#### [What you should do]
Word for word, return every record that follows.

[Collected data entries]
*** Begin section ***
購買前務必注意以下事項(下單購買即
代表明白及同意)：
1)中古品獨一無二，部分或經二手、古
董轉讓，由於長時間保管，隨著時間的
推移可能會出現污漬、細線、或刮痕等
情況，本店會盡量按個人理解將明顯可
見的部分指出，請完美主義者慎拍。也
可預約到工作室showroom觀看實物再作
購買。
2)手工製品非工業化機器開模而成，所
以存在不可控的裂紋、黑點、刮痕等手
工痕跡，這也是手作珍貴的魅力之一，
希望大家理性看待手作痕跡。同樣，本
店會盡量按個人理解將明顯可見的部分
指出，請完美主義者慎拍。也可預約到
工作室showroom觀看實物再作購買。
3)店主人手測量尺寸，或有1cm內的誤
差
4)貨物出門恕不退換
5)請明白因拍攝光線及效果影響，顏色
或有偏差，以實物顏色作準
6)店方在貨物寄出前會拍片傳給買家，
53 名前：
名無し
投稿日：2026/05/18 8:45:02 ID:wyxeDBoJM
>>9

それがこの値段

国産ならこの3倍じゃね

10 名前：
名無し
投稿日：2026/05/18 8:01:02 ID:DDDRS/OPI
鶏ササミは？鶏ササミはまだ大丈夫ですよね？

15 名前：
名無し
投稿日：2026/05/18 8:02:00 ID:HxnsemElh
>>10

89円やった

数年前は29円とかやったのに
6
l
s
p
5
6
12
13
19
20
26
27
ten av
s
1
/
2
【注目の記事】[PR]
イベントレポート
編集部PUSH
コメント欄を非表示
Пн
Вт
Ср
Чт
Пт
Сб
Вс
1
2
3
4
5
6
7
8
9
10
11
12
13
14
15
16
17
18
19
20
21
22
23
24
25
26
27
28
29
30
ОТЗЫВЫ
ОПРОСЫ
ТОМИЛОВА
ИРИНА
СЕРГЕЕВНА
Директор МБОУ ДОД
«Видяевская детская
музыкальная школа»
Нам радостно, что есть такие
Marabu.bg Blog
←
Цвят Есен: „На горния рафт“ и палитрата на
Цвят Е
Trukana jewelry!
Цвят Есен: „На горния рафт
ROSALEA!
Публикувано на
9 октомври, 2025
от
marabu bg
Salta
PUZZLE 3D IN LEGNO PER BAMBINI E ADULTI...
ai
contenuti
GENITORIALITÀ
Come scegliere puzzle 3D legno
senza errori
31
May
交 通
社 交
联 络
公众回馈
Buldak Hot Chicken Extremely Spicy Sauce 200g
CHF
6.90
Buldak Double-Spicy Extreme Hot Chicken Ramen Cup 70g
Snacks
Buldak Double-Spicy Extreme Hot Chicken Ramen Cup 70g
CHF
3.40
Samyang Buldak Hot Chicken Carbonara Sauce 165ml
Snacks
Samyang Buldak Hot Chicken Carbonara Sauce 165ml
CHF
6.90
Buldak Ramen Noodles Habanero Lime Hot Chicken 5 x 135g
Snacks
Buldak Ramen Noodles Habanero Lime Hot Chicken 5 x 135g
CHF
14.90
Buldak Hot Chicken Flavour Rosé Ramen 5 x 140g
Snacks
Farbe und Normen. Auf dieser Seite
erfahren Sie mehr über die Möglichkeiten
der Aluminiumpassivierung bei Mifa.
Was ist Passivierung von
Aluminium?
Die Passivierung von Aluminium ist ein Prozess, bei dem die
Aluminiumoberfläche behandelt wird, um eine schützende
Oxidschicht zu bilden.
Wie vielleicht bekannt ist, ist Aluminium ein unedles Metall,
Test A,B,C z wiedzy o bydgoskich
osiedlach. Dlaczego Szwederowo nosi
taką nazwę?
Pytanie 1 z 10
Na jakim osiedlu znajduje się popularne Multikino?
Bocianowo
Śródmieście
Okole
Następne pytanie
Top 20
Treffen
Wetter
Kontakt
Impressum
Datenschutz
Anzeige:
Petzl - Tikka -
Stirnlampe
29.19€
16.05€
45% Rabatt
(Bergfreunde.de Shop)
*** End section ***
#### [Response to the task]
購買前務必注意以下事項(下單購買即
代表明白及同意)：
1)中古品獨一無二，部分或經二手、古
董轉讓，由於長時間保管，隨著時間的
推移可能會出現污漬、細線、或刮痕等
情況，本店會盡量按個人理解將明顯可
見的部分指出，請完美主義者慎拍。也
可預約到工作室showroom觀看實物再作
購買。
2)手工製品非工業化機器開模而成，所
以存在不可控的裂紋、黑點、刮痕等手
工痕跡，這也是手作珍貴的魅力之一，
希望大家理性看待手作痕跡。同樣，本
店會盡量按個人理解將明顯可見的部分
指出，請完美主義者慎拍。也可預約到
工作室showroom觀看實物再作購買。
3)店主人手測量尺寸，或有1cm內的誤
差
4)貨物出門恕不退換
5)請明白因拍攝光線及效果影響，顏色
或有偏差，以實物顏色作準
6)店方在貨物寄出前會拍片傳給買家，
53 名前：
名無し
投稿日：2026/05/18 8:45:02 ID:wyxeDBoJM
>>9

それがこの値段

国産ならこの3倍じゃね

10 名前：
名無し
投稿日：2026/05/18 8:01:02 ID:DDDRS/OPI
鶏ササミは？鶏ササミはまだ大丈夫ですよね？

15 名前：
名無し
投稿日：2026/05/18 8:02:00 ID:HxnsemElh
>>10

89円やった

数年前は29円とかやったのに
6
l
s
p
5
6
12
13
19
20
26
27
ten av
s
1
/
2
【注目の記事】[PR]
イベントレポート
編集部PUSH
コメント欄を非表示
Пн
Вт
Ср
Чт
Пт
Сб
Вс
1
2
3
4
5
6
7
8
9
10
11
12
13
14
15
16
17
18
19
20
21
22
23
24
25
26
27
28
29
30
ОТЗЫВЫ
ОПРОСЫ
ТОМИЛОВА
ИРИНА
СЕРГЕЕВНА
Директор МБОУ ДОД
«Видяевская детская
музыкальная школа»
Нам радостно, что есть такие
Marabu.bg Blog
←
Цвят Есен: „На горния рафт“ и палитрата на
Цвят Е
Trukana jewelry!
Цвят Есен: „На горния рафт
ROSALEA!
Публикувано на
9 октомври, 2025
от
marabu bg
Salta
PUZZLE 3D IN LEGNO PER BAMBINI E ADULTI...
ai
contenuti
GENITORIALITÀ
Come scegliere puzzle 3D legno
senza errori
31
May
交 通
社 交
联 络
公众回馈
Buldak Hot Chicken Extremely Spicy Sauce 200g
CHF
6.90
Buldak Double-Spicy Extreme Hot Chicken Ramen Cup 70g
Snacks
Buldak Double-Spicy Extreme Hot Chicken Ramen Cup 70g
CHF
3.40
Samyang Buldak Hot Chicken Carbonara Sauce 165ml
Snacks
Samyang Buldak Hot Chicken Carbonara Sauce 165ml
CHF
6.90
Buldak Ramen Noodles Habanero Lime Hot Chicken 5 x 135g
Snacks
Buldak Ramen Noodles Habanero Lime Hot Chicken 5 x 135g
CHF
14.90
Buldak Hot Chicken Flavour Rosé Ramen 5 x 140g
Snacks
Farbe und Normen. Auf dieser Seite
erfahren Sie mehr über die Möglichkeiten
der Aluminiumpassivierung bei Mifa.
Was ist Passivierung von
Aluminium?
Die Passivierung von Aluminium ist ein Prozess, bei dem die
Aluminiumoberfläche behandelt wird, um eine schützende
Oxidschicht zu bilden.
Wie vielleicht bekannt ist, ist Aluminium ein unedles Metall,
Test A,B,C z wiedzy o bydgoskich
osiedlach. Dlaczego Szwederowo nosi
taką nazwę?
Pytanie 1 z 10
Na jakim osiedlu znajduje się popularne Multikino?
Bocianowo
Śródmieście
Okole
Następne pytanie
Top 20
Treffen
Wetter
Kontakt
Impressum
Datenschutz
Anzeige:
Petzl - Tikka -
Stirnlampe
29.19€
16.05€
45% Rabatt
(Bergfreunde.de Shop)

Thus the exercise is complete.